И я опять чуть не упал со стула.

Пропущенная через наши микросхемы запись была не просто отреставрирована в смысле чистоты записи, но было такое впечатление, что битлы только пели, а аккомпанировали им самые лучшие музыканты Нового света на самых современных и дорогих инструментах, и вообще от старой записи остался только текст звучащей популярной песни в исполнении Битлов «Бэ самэ мучо», а все остальное было как бы заново сыграно совсем в другом темпе и другой манере (кажется, в джаз-роке), к только голоса Леннона, Маккартни и Шерридана были прежними, но тоже подправленными, ни разу не сфальшивившими (тогда они это еще допускали!) и в многоголосии.

– Димик! Запиши что-нибудь с радио, – тут уже я проявил инициативу. – Советское и помахровей.

Димик нашел на УКВ «Маяк», и мы услышали, как Иосиф Кобзон в стиле рэги запел не хуже Маккартни. Маринка, ничего не знавшая о микросхемах, все-таки почувствовала, что здесь что-то не так, и спросила:

– Что вы там придумали?

– Это Димик! – сказал я. – Он изобрел новый фильтр с гомеопатической обратной связью.

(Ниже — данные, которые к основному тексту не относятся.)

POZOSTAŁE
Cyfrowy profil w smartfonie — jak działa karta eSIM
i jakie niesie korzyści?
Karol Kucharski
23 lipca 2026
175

– Понятно, – интерес к данной теме был тут же Маринкой утрачен.

Я никак не мог предположить такой оборот дела и, оттащив Димика от магнитофонов, принялся его заново инструктировать.

Смысл инструкций сводился к следующему: как можно быстрее избавиться от приемника, отдав его в руки самого надежного друга (в данном случае Шурику), предварительно наделав себе (Димику) партию микросхем, благо у него дома их было штук сто. Микросхемы надежно спрятать и использовать только для личных целей, но не на продажу. Играя на клавишах и реставрируя фонограммы, Димик и так заработает себе на жизнь. А опасной коммерцией по распространению микросхем пусть займется кто-нибудь другой.

Димик, как ни странно, довольно спокойно воспринял это указание, полностью уйдя в мечтания о музыкальной карьере. Я уже было собрался уходить, но он вдруг остановил меня:

– Не пойдет.

– Что не пойдет? – удивился я.

– Я отдам Шурику приемник, как ты говоришь, почти задарма, он наделает микросхем хренову кучу, раскидает их по свету, все лабухи понавставляют их в усилители и начнут лабать не хуже меня, и я останусь, естественно, с носом.

– Ну еще с Маринкой.

– Она и так никуда не денется. А вот денежки – тю-тю!

– Во-первых, ты себе сегодня же наделаешь кучу микросхем и отдашь приемник Шурику.

– Если я его найду.

– Найдешь. Съездишь к Лоре и найдешь.

– Ну и что?

– А то, что Шурику ты тоже накажешь побыстрей избавиться от приемника и до поры до времени попридержать микросхемы.